TASK TO CARRY OUT
In the entries that follow, find every line containing "Techno" and copy it.

MATERIAL FOR THIS TASK Block Start

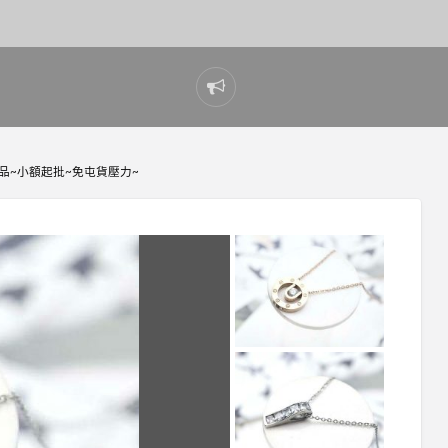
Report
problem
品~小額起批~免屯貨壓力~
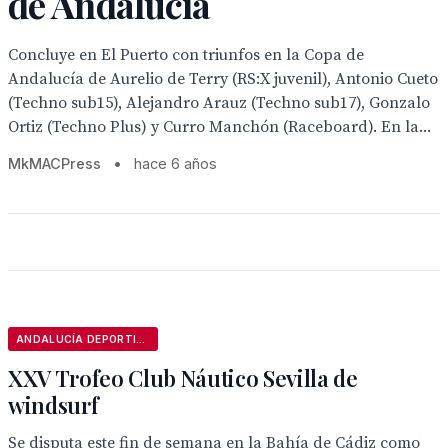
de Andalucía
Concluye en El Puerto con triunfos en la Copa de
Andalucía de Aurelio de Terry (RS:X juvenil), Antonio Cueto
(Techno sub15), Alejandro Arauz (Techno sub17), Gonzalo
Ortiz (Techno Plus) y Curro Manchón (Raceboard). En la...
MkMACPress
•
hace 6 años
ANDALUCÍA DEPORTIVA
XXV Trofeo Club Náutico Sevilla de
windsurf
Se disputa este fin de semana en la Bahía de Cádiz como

MATERIAL FOR THIS TASK Block End
MATERIAL FOR THIS TASK Block Start

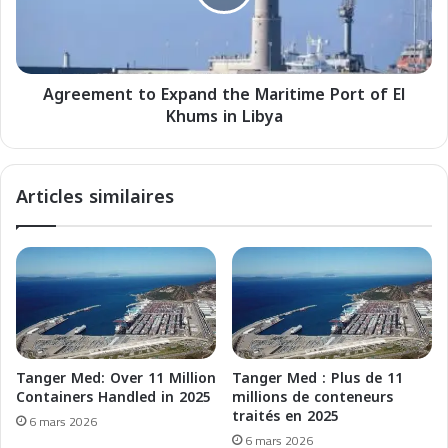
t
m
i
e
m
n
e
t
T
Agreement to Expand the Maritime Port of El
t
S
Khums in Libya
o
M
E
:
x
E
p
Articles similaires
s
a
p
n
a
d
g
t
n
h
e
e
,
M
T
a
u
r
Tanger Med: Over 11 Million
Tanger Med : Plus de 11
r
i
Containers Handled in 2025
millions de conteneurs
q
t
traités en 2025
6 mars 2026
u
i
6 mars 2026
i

MATERIAL FOR THIS TASK Block End

TASK RESULT
(Techno sub15), Alejandro Arauz (Techno sub17), Gonzalo
Ortiz (Techno Plus) y Curro Manchón (Raceboard). En la...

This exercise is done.